Task details: Each entry below should be given again exactly; the pictures stay out.

Stored entries:
----------

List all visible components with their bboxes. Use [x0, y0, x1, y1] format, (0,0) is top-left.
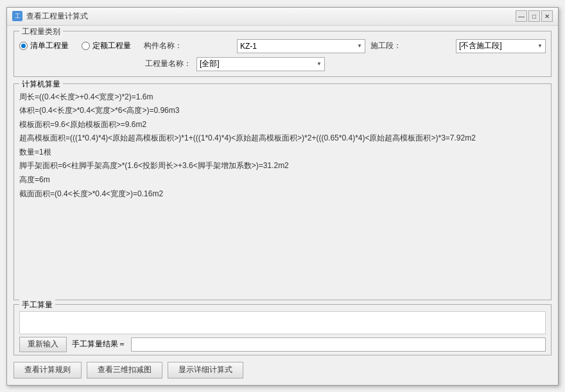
manual-inner: 重新输入 手工算量结果＝	[14, 305, 551, 355]
radio-circle-quota	[82, 42, 90, 50]
close-button[interactable]: ✕	[541, 10, 553, 22]
radio-label-quota: 定额工程量	[92, 40, 131, 51]
title-buttons: — □ ✕	[516, 10, 553, 22]
bottom-buttons: 查看计算规则 查看三维扣减图 显示详细计算式	[13, 359, 552, 380]
calc-section-label: 计算机算量	[19, 79, 63, 90]
phase-arrow-icon: ▼	[537, 43, 543, 49]
engineering-type-group: 工程量类别 清单工程量 定额工程量 构件名称： KZ-1	[13, 31, 552, 77]
radio-label-clearance: 清单工程量	[30, 40, 69, 51]
calc-line-6: 高度=6m	[19, 173, 546, 187]
result-input[interactable]	[131, 337, 546, 352]
minimize-button[interactable]: —	[516, 10, 527, 22]
calc-line-5: 脚手架面积=6<柱脚手架高度>*(1.6<投影周长>+3.6<脚手架增加系数>)…	[19, 159, 546, 173]
calc-rules-button[interactable]: 查看计算规则	[13, 362, 82, 379]
radio-circle-clearance	[19, 42, 28, 50]
engineering-type-label: 工程量类别	[19, 26, 63, 37]
result-label: 手工算量结果＝	[72, 339, 126, 350]
maximize-button[interactable]: □	[528, 10, 540, 22]
main-window: 工 查看工程量计算式 — □ ✕ 工程量类别 清单工程量 定额工程量	[6, 7, 559, 386]
quantity-label: 工程量名称：	[145, 58, 191, 69]
quantity-value: [全部]	[200, 58, 220, 69]
quantity-select[interactable]: [全部] ▼	[196, 57, 325, 71]
calc-line-1: 体积=(0.4<长度>*0.4<宽度>*6<高度>)=0.96m3	[19, 104, 546, 118]
phase-value: [不含施工段]	[459, 40, 502, 51]
component-arrow-icon: ▼	[357, 43, 362, 49]
calc-line-2: 模板面积=9.6<原始模板面积>=9.6m2	[19, 118, 546, 132]
title-bar: 工 查看工程量计算式 — □ ✕	[7, 8, 558, 26]
calc-line-4: 数量=1根	[19, 146, 546, 160]
window-title: 查看工程量计算式	[26, 11, 88, 22]
manual-textarea[interactable]	[19, 311, 546, 334]
reinput-button[interactable]: 重新输入	[19, 337, 67, 352]
app-icon: 工	[12, 11, 22, 21]
component-label: 构件名称：	[144, 40, 232, 51]
detail-calc-button[interactable]: 显示详细计算式	[168, 362, 243, 379]
content-area: 工程量类别 清单工程量 定额工程量 构件名称： KZ-1	[7, 26, 558, 385]
manual-bottom-row: 重新输入 手工算量结果＝	[19, 337, 546, 352]
calc-line-0: 周长=((0.4<长度>+0.4<宽度>)*2)=1.6m	[19, 90, 546, 105]
calc-content: 周长=((0.4<长度>+0.4<宽度>)*2)=1.6m 体积=(0.4<长度…	[14, 84, 551, 300]
phase-label: 施工段：	[370, 40, 451, 51]
component-select[interactable]: KZ-1 ▼	[237, 39, 365, 53]
quantity-arrow-icon: ▼	[317, 61, 322, 67]
radio-clearance[interactable]: 清单工程量	[19, 40, 69, 51]
manual-section: 手工算量 重新输入 手工算量结果＝	[13, 304, 552, 355]
calc-line-7: 截面面积=(0.4<长度>*0.4<宽度>)=0.16m2	[19, 187, 546, 201]
manual-section-label: 手工算量	[19, 300, 55, 311]
calc-line-3: 超高模板面积=(((1*0.4)*4)<原始超高模板面积>)*1+(((1*0.…	[19, 132, 546, 146]
title-bar-left: 工 查看工程量计算式	[12, 11, 88, 22]
calc-section: 计算机算量 周长=((0.4<长度>+0.4<宽度>)*2)=1.6m 体积=(…	[13, 83, 552, 300]
radio-quota[interactable]: 定额工程量	[82, 40, 131, 51]
view-3d-button[interactable]: 查看三维扣减图	[87, 362, 162, 379]
component-value: KZ-1	[240, 42, 257, 51]
phase-select[interactable]: [不含施工段] ▼	[456, 39, 546, 53]
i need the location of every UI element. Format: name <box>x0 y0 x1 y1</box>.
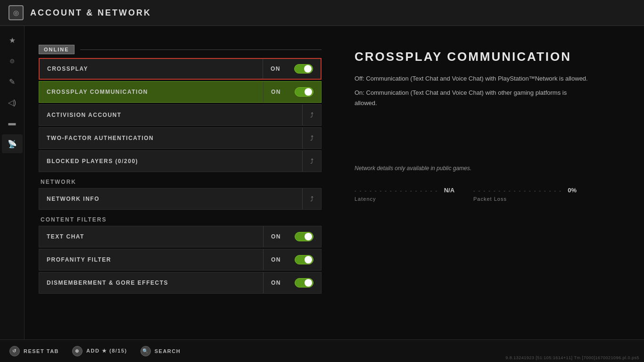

----------

Solution to this problem:
List all visible components with their bboxes. Use [x0, y0, x1, y1] format, (0,0) is top-left.
manual-inner: 重新输入 手工算量结果＝	[14, 305, 551, 355]
radio-circle-quota	[82, 42, 90, 50]
close-button[interactable]: ✕	[541, 10, 553, 22]
radio-label-quota: 定额工程量	[92, 40, 131, 51]
title-buttons: — □ ✕	[516, 10, 553, 22]
bottom-buttons: 查看计算规则 查看三维扣减图 显示详细计算式	[13, 359, 552, 380]
calc-section-label: 计算机算量	[19, 79, 63, 90]
phase-arrow-icon: ▼	[537, 43, 543, 49]
engineering-type-group: 工程量类别 清单工程量 定额工程量 构件名称： KZ-1	[13, 31, 552, 77]
radio-label-clearance: 清单工程量	[30, 40, 69, 51]
calc-line-6: 高度=6m	[19, 173, 546, 187]
result-input[interactable]	[131, 337, 546, 352]
minimize-button[interactable]: —	[516, 10, 527, 22]
calc-line-5: 脚手架面积=6<柱脚手架高度>*(1.6<投影周长>+3.6<脚手架增加系数>)…	[19, 159, 546, 173]
calc-rules-button[interactable]: 查看计算规则	[13, 362, 82, 379]
radio-circle-clearance	[19, 42, 28, 50]
engineering-type-label: 工程量类别	[19, 26, 63, 37]
result-label: 手工算量结果＝	[72, 339, 126, 350]
maximize-button[interactable]: □	[528, 10, 540, 22]
main-window: 工 查看工程量计算式 — □ ✕ 工程量类别 清单工程量 定额工程量	[6, 7, 559, 386]
quantity-label: 工程量名称：	[145, 58, 191, 69]
quantity-value: [全部]	[200, 58, 220, 69]
quantity-select[interactable]: [全部] ▼	[196, 57, 325, 71]
calc-line-1: 体积=(0.4<长度>*0.4<宽度>*6<高度>)=0.96m3	[19, 104, 546, 118]
phase-value: [不含施工段]	[459, 40, 502, 51]
component-arrow-icon: ▼	[357, 43, 362, 49]
calc-line-2: 模板面积=9.6<原始模板面积>=9.6m2	[19, 118, 546, 132]
title-bar: 工 查看工程量计算式 — □ ✕	[7, 8, 558, 26]
calc-line-4: 数量=1根	[19, 146, 546, 160]
window-title: 查看工程量计算式	[26, 11, 88, 22]
manual-textarea[interactable]	[19, 311, 546, 334]
reinput-button[interactable]: 重新输入	[19, 337, 67, 352]
app-icon: 工	[12, 11, 22, 21]
component-label: 构件名称：	[144, 40, 232, 51]
detail-calc-button[interactable]: 显示详细计算式	[168, 362, 243, 379]
content-area: 工程量类别 清单工程量 定额工程量 构件名称： KZ-1	[7, 26, 558, 385]
manual-bottom-row: 重新输入 手工算量结果＝	[19, 337, 546, 352]
calc-line-0: 周长=((0.4<长度>+0.4<宽度>)*2)=1.6m	[19, 90, 546, 105]
calc-content: 周长=((0.4<长度>+0.4<宽度>)*2)=1.6m 体积=(0.4<长度…	[14, 84, 551, 300]
phase-label: 施工段：	[370, 40, 451, 51]
component-select[interactable]: KZ-1 ▼	[237, 39, 365, 53]
quantity-arrow-icon: ▼	[317, 61, 322, 67]
radio-clearance[interactable]: 清单工程量	[19, 40, 69, 51]
manual-section: 手工算量 重新输入 手工算量结果＝	[13, 304, 552, 355]
calc-line-7: 截面面积=(0.4<长度>*0.4<宽度>)=0.16m2	[19, 187, 546, 201]
manual-section-label: 手工算量	[19, 300, 55, 311]
calc-line-3: 超高模板面积=(((1*0.4)*4)<原始超高模板面积>)*1+(((1*0.…	[19, 132, 546, 146]
title-bar-left: 工 查看工程量计算式	[12, 11, 88, 22]
calc-section: 计算机算量 周长=((0.4<长度>+0.4<宽度>)*2)=1.6m 体积=(…	[13, 83, 552, 300]
radio-quota[interactable]: 定额工程量	[82, 40, 131, 51]
view-3d-button[interactable]: 查看三维扣减图	[87, 362, 162, 379]
component-value: KZ-1	[240, 42, 257, 51]
phase-select[interactable]: [不含施工段] ▼	[456, 39, 546, 53]
i need the location of every UI element. Format: name <box>x0 y0 x1 y1</box>.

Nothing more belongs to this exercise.